Otros, como La Dolores, tras un desengaño amoroso no se lo piensa, quiere el
equipo más sexual de toda la naturaleza, será la hembra definitiva, total,
explosiva, a base de colocarse cara de gata, lengua de gata, ojos de gata, pelo
de gata de angora, nalgas de perra, muslos de perra y vientre de perra afgana,
tráquea de yegua salvaje, uñas de águila e hipófisis de cerda para ser la más
guarra del mundo. Normal que se cambie hasta el nombre y de La Dolores pase a
ser Efemérides, porque, claro, acostarse con ella será un acontecimiento
memorable. También están los pragmáticos, que se conforman con incrustarse en
la mandíbula y los tímpanos un teléfono móvil, o injertarse la llave de casa en
la mano izquierda y la del coche en la derecha para no perderlas, o ponerse
tres tetas para tener cinco, añadirse dos cerebros para ser más inteligente o
una dentadura en la vagina para prevenir violaciones, etcétera. A base de
cambios los personajes se van vaciando de su identidad hasta no saber quiénes
son, y así se preguntan cuando les duele un brazo si ese dolor no será de otro,
o cuando se enamoran si se habrán enamorado ellos o bien la persona a la que
pertenecía el corazón que llevan trasplantado, y de estas dudas surge la
desconfianza, el miedo. En el universo desquiciado que dibuja Dante Medina
nadie se fía de nadie, ni siquiera de sí mismo, porque a base de trasplantes,
injertos, arreglos y demás, nadie sabe muy bien dónde terminan las partes
originales y empiezan las añadidas a su cuerpo; y si uno tiene que sospechar de
sí mismo, poco lugar habrá para la solidaridad, la amistad, la reciprocidad o
la confianza en esta sociedad trastornada, asediada, angustiada y descompuesta.
Todos son íntimos enemigos, entre otras cosas porque hasta las células de las
partes injertadas luchan contra el cuerpo extraño en el que se hallan.
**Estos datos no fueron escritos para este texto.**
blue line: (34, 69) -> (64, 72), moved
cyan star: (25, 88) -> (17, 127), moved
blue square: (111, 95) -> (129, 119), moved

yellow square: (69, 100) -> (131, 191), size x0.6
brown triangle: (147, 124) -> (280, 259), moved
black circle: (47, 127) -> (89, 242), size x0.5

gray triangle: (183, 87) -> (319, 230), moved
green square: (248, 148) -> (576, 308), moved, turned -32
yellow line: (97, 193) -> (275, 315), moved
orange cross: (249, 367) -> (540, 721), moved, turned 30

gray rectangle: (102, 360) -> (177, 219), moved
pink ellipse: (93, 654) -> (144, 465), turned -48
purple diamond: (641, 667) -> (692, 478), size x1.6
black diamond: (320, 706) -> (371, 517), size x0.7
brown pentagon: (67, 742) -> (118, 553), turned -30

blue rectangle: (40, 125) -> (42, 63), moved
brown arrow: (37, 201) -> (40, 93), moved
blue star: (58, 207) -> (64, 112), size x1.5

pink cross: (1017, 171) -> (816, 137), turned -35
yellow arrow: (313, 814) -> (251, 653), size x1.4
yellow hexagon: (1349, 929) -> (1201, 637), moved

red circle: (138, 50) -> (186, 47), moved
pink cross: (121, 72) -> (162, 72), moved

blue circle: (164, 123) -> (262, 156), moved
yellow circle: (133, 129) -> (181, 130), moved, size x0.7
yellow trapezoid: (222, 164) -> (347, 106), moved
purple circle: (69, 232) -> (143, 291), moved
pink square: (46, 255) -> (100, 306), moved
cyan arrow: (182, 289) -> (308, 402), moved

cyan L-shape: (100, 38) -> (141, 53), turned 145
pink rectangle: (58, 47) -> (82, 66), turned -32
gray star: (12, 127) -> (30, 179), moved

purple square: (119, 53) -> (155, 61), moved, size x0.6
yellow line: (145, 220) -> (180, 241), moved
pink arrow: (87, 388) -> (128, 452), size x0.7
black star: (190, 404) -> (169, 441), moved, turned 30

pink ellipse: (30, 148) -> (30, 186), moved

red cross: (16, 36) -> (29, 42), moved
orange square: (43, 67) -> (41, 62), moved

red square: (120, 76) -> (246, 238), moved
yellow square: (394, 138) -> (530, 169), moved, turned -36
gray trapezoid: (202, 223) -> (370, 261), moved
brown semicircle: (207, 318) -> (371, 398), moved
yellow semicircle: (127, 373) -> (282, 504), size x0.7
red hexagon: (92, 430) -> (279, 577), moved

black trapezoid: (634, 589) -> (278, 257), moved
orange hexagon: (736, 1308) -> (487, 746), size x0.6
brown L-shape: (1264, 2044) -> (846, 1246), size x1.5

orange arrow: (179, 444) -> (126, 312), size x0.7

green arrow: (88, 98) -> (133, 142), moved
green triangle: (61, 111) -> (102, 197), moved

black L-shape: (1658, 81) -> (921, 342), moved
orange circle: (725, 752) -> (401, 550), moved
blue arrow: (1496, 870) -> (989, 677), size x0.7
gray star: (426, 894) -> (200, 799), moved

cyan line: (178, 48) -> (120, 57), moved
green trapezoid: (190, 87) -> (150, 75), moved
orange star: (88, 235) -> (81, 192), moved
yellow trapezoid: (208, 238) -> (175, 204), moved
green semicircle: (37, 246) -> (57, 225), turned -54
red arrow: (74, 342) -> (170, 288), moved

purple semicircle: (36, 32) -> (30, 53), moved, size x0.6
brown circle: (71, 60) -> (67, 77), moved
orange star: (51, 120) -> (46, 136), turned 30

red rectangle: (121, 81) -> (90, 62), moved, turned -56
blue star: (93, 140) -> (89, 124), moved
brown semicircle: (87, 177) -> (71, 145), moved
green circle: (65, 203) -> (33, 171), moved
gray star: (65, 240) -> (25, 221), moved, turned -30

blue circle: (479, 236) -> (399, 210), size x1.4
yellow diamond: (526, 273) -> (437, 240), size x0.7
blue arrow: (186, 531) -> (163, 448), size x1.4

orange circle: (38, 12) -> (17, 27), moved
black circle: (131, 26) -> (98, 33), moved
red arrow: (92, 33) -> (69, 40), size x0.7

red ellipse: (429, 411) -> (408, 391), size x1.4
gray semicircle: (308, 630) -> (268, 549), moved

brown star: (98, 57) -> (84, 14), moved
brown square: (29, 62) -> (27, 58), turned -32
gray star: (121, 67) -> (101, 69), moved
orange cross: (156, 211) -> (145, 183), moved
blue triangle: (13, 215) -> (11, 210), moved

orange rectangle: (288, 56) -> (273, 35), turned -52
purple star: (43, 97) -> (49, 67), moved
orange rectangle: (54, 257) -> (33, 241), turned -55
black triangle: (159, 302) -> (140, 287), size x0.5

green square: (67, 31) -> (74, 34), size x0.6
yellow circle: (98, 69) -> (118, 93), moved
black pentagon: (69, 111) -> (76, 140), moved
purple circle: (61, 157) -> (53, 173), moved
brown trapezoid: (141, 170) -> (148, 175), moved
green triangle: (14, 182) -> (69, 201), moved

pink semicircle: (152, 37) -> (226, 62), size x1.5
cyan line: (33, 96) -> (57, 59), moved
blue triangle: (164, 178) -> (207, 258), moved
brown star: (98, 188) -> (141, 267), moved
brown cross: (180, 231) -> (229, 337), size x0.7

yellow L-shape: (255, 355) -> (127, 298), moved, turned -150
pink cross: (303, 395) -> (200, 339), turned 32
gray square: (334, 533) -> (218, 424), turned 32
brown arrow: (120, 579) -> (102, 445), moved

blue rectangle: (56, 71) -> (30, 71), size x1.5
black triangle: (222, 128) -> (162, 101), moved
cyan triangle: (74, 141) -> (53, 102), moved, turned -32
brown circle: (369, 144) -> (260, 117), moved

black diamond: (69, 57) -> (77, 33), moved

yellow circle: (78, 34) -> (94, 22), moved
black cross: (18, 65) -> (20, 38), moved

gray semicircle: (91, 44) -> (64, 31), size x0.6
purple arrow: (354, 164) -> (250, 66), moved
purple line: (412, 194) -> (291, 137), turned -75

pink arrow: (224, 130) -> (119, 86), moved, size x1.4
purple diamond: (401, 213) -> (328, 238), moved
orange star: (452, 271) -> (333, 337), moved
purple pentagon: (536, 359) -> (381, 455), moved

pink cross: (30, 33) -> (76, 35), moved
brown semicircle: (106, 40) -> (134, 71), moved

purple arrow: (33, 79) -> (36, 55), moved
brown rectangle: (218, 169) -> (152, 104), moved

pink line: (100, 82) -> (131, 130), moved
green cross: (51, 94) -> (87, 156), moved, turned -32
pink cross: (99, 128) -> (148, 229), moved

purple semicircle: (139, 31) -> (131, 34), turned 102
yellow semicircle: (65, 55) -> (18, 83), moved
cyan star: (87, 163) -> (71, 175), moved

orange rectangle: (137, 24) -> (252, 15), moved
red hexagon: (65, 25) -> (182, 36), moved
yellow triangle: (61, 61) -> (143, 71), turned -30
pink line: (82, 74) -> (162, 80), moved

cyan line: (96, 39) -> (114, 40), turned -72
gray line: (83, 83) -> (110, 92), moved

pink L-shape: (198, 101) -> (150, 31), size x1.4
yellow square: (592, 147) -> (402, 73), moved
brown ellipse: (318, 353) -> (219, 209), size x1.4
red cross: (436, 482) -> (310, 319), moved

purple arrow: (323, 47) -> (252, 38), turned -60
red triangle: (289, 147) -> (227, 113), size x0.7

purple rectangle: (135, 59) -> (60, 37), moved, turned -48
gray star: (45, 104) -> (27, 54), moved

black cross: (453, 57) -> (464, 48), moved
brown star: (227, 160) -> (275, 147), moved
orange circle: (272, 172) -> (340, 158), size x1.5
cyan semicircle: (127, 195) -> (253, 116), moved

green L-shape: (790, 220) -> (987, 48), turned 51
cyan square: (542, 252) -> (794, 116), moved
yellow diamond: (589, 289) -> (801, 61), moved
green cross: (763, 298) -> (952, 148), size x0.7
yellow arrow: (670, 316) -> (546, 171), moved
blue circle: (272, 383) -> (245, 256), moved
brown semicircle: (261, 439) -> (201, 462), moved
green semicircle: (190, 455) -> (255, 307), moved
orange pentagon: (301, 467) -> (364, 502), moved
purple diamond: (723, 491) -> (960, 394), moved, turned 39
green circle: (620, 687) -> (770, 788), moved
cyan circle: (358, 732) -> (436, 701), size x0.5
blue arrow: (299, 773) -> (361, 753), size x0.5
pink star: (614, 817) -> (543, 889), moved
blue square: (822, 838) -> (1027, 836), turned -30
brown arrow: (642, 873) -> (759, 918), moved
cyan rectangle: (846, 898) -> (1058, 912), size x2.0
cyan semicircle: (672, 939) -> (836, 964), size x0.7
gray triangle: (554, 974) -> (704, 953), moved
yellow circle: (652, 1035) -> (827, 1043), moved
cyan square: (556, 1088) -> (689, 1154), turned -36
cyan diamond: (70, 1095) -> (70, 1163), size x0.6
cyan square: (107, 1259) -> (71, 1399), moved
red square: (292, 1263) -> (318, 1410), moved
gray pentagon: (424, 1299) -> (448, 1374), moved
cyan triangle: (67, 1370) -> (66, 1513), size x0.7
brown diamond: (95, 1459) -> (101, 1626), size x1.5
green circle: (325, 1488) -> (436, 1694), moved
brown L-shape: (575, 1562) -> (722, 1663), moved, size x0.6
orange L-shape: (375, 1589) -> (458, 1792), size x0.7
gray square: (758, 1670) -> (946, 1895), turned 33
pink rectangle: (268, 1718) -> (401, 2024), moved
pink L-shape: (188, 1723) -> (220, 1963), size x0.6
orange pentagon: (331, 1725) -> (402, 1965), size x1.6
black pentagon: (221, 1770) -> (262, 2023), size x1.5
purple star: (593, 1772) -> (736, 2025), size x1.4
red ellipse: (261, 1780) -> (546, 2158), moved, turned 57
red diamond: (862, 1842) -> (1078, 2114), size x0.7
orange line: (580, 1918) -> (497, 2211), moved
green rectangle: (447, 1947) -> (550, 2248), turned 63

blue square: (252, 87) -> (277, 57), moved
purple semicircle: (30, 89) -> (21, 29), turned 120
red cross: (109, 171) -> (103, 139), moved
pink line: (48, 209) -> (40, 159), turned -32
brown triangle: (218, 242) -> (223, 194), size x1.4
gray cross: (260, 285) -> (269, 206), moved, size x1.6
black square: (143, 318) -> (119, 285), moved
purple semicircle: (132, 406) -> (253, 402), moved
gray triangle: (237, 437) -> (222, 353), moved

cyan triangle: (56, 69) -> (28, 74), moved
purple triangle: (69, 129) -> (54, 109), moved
Todos se
vigilan porque cualquier descuido es fatal en la sociedad anómica que dibuja
Dante, una sociedad, por otra parte muy real, hecha de corrupción, violencia,
miedo y desconfianza hacia la que nos deslizamos con toda naturalidad, un lugar
terrible que ni siquiera se podía imaginar en las peores pesadillas del sueño
ilustrado y humanista del que todavía algunos nos sentimos herederos.